For the material below, return exactly the lines starting at the one holding "Elettronica" and ending at the one holding "Modalità di consegna", counting both as part of the range.

[Opening TASK MATERIAL section]

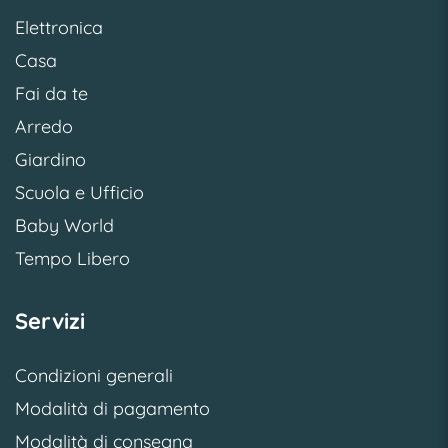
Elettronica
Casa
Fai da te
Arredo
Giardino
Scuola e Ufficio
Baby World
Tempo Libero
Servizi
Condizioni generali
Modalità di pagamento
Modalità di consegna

[Closing TASK MATERIAL section]
[Opening TASK MATERIAL section]

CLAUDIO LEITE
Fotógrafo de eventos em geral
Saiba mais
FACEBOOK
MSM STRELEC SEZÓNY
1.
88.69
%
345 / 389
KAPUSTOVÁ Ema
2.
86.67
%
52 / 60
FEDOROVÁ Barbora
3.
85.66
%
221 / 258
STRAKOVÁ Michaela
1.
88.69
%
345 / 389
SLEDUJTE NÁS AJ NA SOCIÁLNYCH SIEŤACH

[Closing TASK MATERIAL section]

YOUR SOLUTION:
Elettronica
Casa
Fai da te
Arredo
Giardino
Scuola e Ufficio
Baby World
Tempo Libero
Servizi
Condizioni generali
Modalità di pagamento
Modalità di consegna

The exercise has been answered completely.